Tuesday, March 10, 2015

Shami Chakrabarti reveals Baileys women’s prize for fiction longlist

The Liberty director, who is chair of this year’s judges, says we are “still nowhere near where we should be” when it comes to literary recognition for women

Shami Chakrabarti
Shami Chakrabarti is chair of the judges for this year’s Baileys women’s prize for fiction. Photograph: Roger Askew/Rex
The women’s prize for fiction, established to redress the tendency by literary awards to overlook writing by women, is now in its 20th year, but chair of this year’s judges Shami Chakrabarti believes we are “still nowhere near where we should be” when it comes to literary recognition for women.

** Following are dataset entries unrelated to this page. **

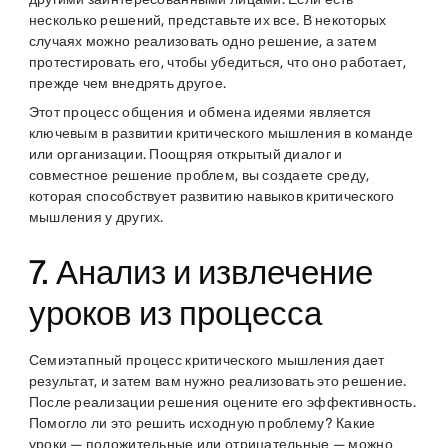
несколько решений, представьте их все. В некоторых
случаях можно реализовать одно решение, а затем
протестировать его, чтобы убедиться, что оно работает,
прежде чем внедрять другое.
Этот процесс общения и обмена идеями является
ключевым в развитии критического мышления в команде
или организации. Поощряя открытый диалог и
совместное решение проблем, вы создаете среду,
которая способствует развитию навыков критического
мышления у других.
7. Анализ и извлечение
уроков из процесса
Семиэтапный процесс критического мышления дает
результат, и затем вам нужно реализовать это решение.
После реализации решения оцените его эффективность.
Помогло ли это решить исходную проблему? Какие
уроки — положительные или отрицательные — можно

Announcing a longlist of 20 titles for the Baileys women’s prize for fiction, which runs the gamut from literary works by the likes of Ali Smith, Anne Tyler, Kamila Shamsie, Sarah Waters and Rachel Cusk to dystopian science fiction and thrillers, the Liberty director was adamant that there is still a place for a literary award focusing on women’s fiction.
Gender injustice, said the campaigner, is “the greatest human rights violation in the world ... like an apartheid. It’s global in reach and millennial in duration. It’s certainly not a time to be doing anything less.”
The women’s prize for fiction was launched in the wake of the judges’ failure to shortlist a single female author for the Booker prize of 1991. Literary figures led by the author Kate Mosse discovered that “by 1992, only 10% of novelists shortlisted for the Booker prize had been women”; by 1996, their plan to launch an award solely for women had come to fruition. After years of sponsorship by Orange, the 2013 award was privately funded by sponsors including Cherie Blair and Joanna Trollope. The prize is now sponsored by Baileys.